Анж Питу — страница 96 из 115

Всю неделю тетя Анжелика понемножку прикладывалась к кушанью и позволяла себе проглотить лакомый кусочек ровно в той мере, в какой ей это требовалось, но не больше.

Каждый день она наслаждалась тем, что ни с кем не обязана делить такие вкусные угощения, и всю блаженную неделю, всякий раз, когда тянула руку к тарелке и подносила ко рту кусок, ей вспоминался племянник, Анж Питу.

Анжу Питу повезло.

Он явился в тот самый день, в понедельник, когда тетка Анжелика сварила вместе с рисом старого петуха, который так долго кипел, окруженный со всех сторон мягкой белой массой, что мясо отстало от костей и сделалось почти нежным.

Кушанье удалось на славу; оно красовалось в глубокой тарелке, почернелой, но манящей и приятной для взора. Курятина выступала из-под риса подобно островкам в обширном озере, а петушиный гребень высился между утесов, как гребень Сеута над Гибралтарским проливом. При виде этого чуда Питу даже не соизволил восхищенно ахнуть.

Неблагодарный! Избаловавшись на разносолах, он забыл, что никогда прежде в буфете тетки Анжелики не видано было такого великолепия.

В правой руке у него был зажат ломоть хлеба.

Левой рукой он схватил вместительную миску и удержал ее в равновесии с помощью своего толстого большого пальца, который до первой фаланги погрузился при этом в густой и благоуханный жир.

В этот миг Питу показалось, что свет ему загородила какая-то фигура.

Он обернулся, улыбаясь, потому что был из тех простодушных натур, у которых радость сердца всегда отражается на физиономии.

Фигура, загородившая свет, оказалась теткой Анжеликой.

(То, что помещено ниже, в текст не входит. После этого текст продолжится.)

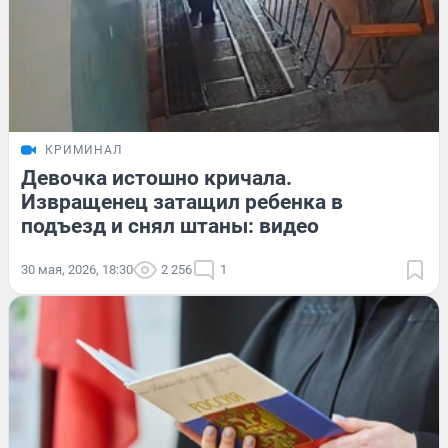
КРИМИНАЛ
Девочка истошно кричала.
Извращенец затащил ребенка в
подъезд и снял штаны: видео
30 мая, 2026, 18:30
2 256
1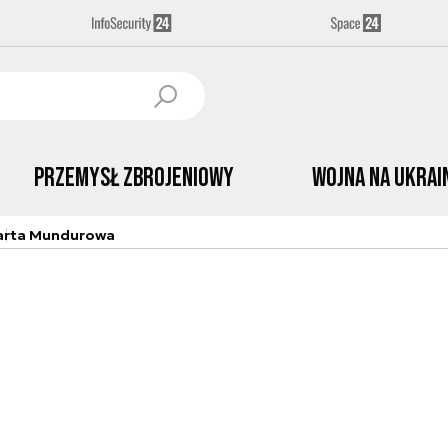
Przemysł Zbrojeniowy
Wojna na Ukrai
arta Mundurowa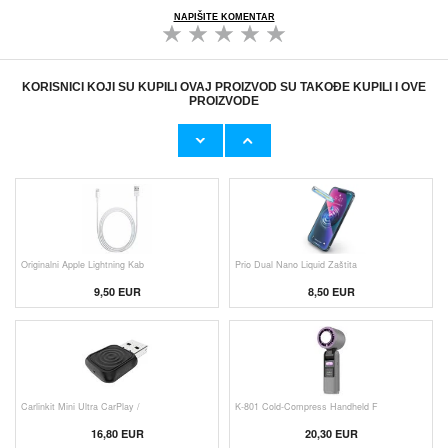
NAPIŠITE KOMENTAR
KORISNICI KOJI SU KUPILI OVAJ PROIZVOD SU TAKOĐE KUPILI I OVE
PROIZVODE
Originalni Apple MHJE3ZM/A USB
HHW 660W GaN 10-Port USB-C Cha
19,20 EUR
43,90 EUR
Originalni Apple Lightning Kab
Prio Dual Nano Liquid Zaštita
9,50 EUR
8,50 EUR
Carlinkit Mini Ultra CarPlay /
K-801 Cold-Compress Handheld F
16,80 EUR
20,30 EUR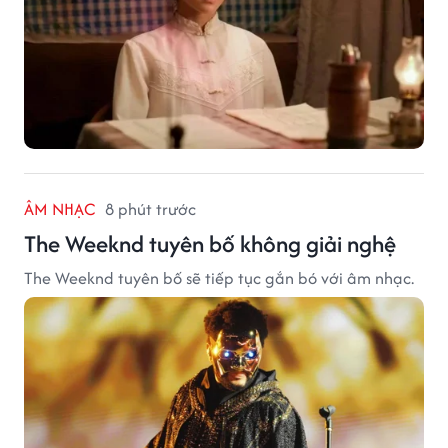
ÂM NHẠC
8 phút trước
The Weeknd tuyên bố không giải nghệ
The Weeknd tuyên bố sẽ tiếp tục gắn bó với âm nhạc.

И скупости, вздорности, угловатости в ней нисколько не убавилось.

В былые времена – но тут мы вновь вынуждены прибегнуть к сравнению, поскольку именно сравнение в силах выразить нашу мысль, – так вот, в былые времена при виде тетки Анжелики Питу выронил бы блюдо, и покуда тетка Анжелика, согнувшись, собирала бы в отчаянии ошметки петуха и комочки риса, он перескочил бы через нее и удрал, прихватив с собой хлеб.

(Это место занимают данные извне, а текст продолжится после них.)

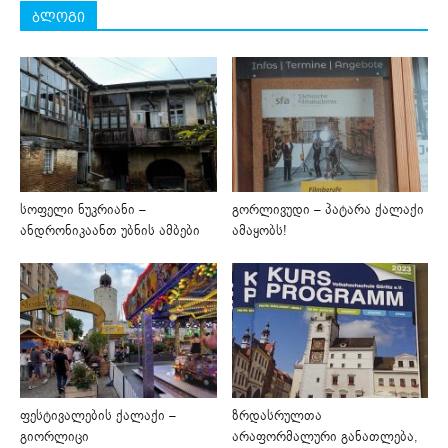
ბლოგი
სოფელი ნუკრიანი –
გორლივუდი – პატარა ქალაქი
ანდრონიკაანთ უბნის ამბები
ამაყობს!
ფესტივალების ქალაქი –
ზრდასრულთა
გიორლიცი
არაფორმალური განათლება,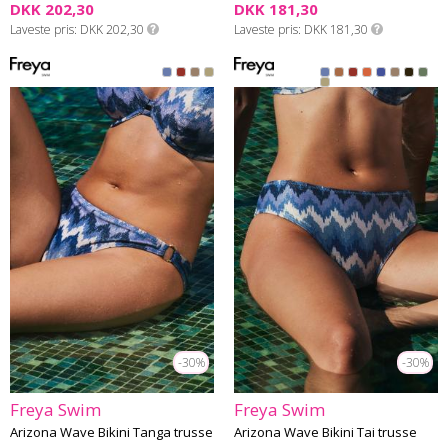
DKK 202,30
DKK 181,30
Laveste pris
DKK 202,30
Laveste pris
DKK 181,30
-30%
-30%
Freya Swim
Freya Swim
Arizona Wave Bikini Tanga trusse
Arizona Wave Bikini Tai trusse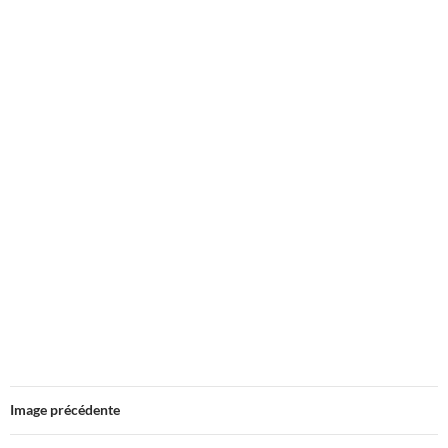
Image précédente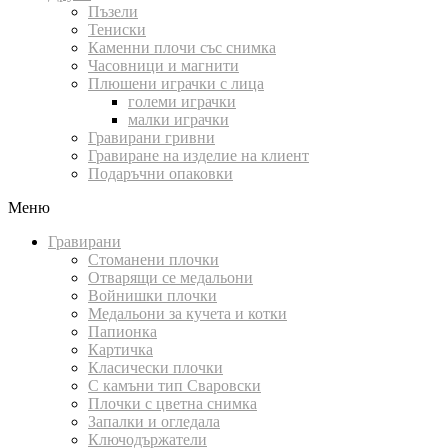
Пъзели
Тениски
Каменни плочи със снимка
Часовници и магнити
Плюшени играчки с лица
големи играчки
малки играчки
Гравирани гривни
Гравиране на изделие на клиент
Подаръчни опаковки
Меню
Гравирани
Стоманени плочки
Отварящи се медальони
Войнишки плочки
Медальони за кучета и котки
Папионка
Картичка
Класически плочки
С камъни тип Сваровски
Плочки с цветна снимка
Запалки и огледала
Ключодържатели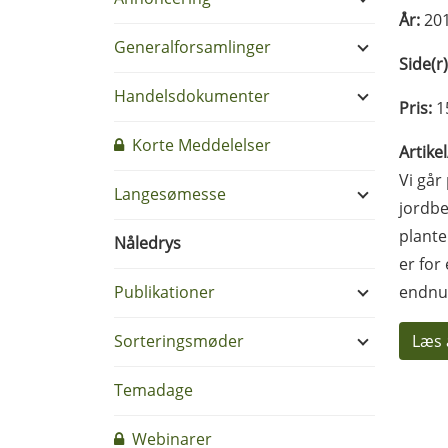
År:
20
Generalforsamlinger
Side(r)
Handelsdokumenter
Pris:
1
Korte Meddelelser
Artike
Vi går
Langesømesse
jordbe
plante
Nåledrys
er for
Publikationer
endnu 
Sorteringsmøder
Læs 
Temadage
Webinarer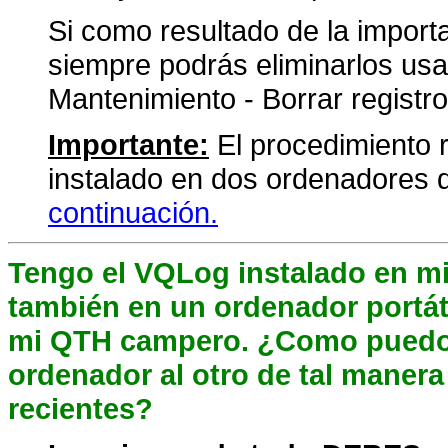
Si como resultado de la impor
siempre podrás eliminarlos usa
Mantenimiento - Borrar registro
Importante:
El procedimiento
instalado en dos ordenadores 
continuación.
Tengo el VQLog instalado en m
también en un ordenador portáti
mi QTH campero. ¿Como puedo m
ordenador al otro de tal maner
recientes?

Но Питу был уже не тот, и каска с саблей меньше изменили его облик, чем встречи с великими философами эпохи переменили его образ мыслей.

Вместо того чтобы в ужасе убежать от тетки, он приблизился к ней с приветливой улыбкой, простер руки и, как ни пыталась она ускользнуть от объятий, сгреб ее двумя граблями, которые назывались у него руками, и прижал старую деву к груди; тем временем кисти его рук с зажатыми в них хлебом, ножом и миской скрестились у нее за спиной.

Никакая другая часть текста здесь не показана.